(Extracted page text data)
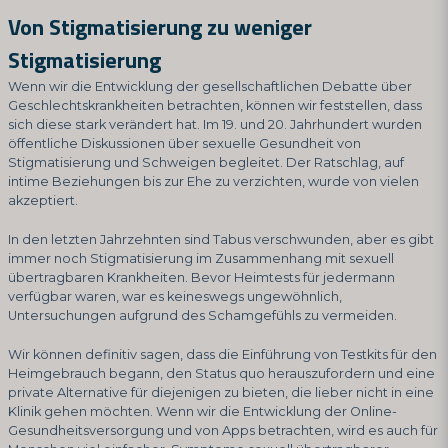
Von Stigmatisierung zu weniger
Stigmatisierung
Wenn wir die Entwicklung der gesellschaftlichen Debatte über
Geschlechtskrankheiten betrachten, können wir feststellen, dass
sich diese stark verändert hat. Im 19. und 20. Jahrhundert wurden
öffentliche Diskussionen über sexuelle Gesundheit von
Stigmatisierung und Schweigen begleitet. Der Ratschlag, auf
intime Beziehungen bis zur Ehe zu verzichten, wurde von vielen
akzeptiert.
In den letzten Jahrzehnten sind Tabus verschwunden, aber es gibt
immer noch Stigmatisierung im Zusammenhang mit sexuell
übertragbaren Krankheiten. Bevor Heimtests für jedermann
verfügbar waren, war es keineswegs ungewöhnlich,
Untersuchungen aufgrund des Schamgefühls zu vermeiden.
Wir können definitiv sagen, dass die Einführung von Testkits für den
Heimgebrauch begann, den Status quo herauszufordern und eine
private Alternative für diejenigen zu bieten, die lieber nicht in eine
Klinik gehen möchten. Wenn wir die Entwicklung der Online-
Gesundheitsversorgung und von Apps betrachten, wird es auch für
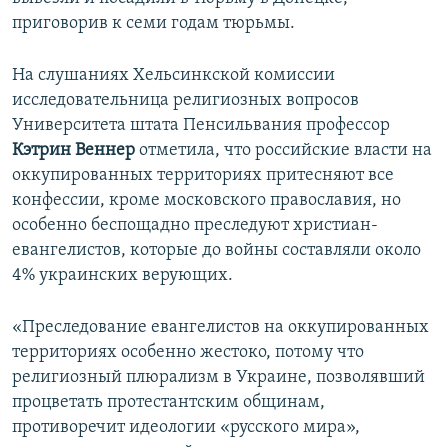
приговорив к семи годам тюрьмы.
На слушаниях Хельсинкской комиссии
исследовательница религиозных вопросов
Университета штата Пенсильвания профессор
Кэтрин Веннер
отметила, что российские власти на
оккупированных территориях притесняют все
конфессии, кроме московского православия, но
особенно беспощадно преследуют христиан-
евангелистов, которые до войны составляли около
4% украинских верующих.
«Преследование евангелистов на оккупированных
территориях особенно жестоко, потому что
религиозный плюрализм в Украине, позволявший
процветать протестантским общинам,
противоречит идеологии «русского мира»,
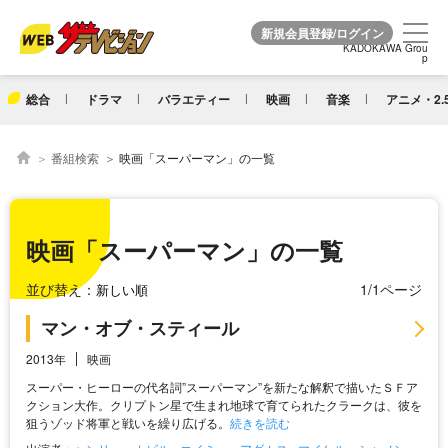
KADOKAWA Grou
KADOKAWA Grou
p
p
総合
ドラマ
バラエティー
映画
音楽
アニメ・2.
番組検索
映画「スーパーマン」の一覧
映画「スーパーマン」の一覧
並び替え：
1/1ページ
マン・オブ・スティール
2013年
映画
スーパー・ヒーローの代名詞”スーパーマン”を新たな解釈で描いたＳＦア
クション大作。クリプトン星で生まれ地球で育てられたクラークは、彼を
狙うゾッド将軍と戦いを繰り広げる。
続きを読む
==
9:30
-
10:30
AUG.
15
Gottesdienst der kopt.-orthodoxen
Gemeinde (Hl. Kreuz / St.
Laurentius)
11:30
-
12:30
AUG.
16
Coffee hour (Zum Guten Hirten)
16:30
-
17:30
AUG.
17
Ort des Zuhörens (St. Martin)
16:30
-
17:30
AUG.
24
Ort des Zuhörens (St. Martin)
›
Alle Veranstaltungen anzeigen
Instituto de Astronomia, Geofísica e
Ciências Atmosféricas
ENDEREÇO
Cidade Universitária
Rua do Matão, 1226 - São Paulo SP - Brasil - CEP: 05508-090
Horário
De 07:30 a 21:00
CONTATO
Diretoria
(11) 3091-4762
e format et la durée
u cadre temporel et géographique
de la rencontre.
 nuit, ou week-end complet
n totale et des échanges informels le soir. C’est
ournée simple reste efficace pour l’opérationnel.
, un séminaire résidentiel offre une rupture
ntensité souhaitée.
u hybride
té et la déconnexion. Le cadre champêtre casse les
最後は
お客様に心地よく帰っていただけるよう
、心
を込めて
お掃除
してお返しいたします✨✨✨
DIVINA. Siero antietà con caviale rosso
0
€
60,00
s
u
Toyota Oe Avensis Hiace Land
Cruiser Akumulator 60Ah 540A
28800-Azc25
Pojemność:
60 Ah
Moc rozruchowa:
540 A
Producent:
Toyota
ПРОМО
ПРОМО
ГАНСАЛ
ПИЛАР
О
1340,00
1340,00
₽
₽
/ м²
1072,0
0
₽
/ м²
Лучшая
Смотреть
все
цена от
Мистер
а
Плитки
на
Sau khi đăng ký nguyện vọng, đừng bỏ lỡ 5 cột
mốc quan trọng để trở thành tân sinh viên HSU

## DESCRIPTION OF THE TASK
Select and copy every line from the records that includes the word "betrachten".

## EXPECTED ANSWER
Geschlechtskrankheiten betrachten, können wir feststellen, dass
Gesundheitsversorgung und von Apps betrachten, wird es auch für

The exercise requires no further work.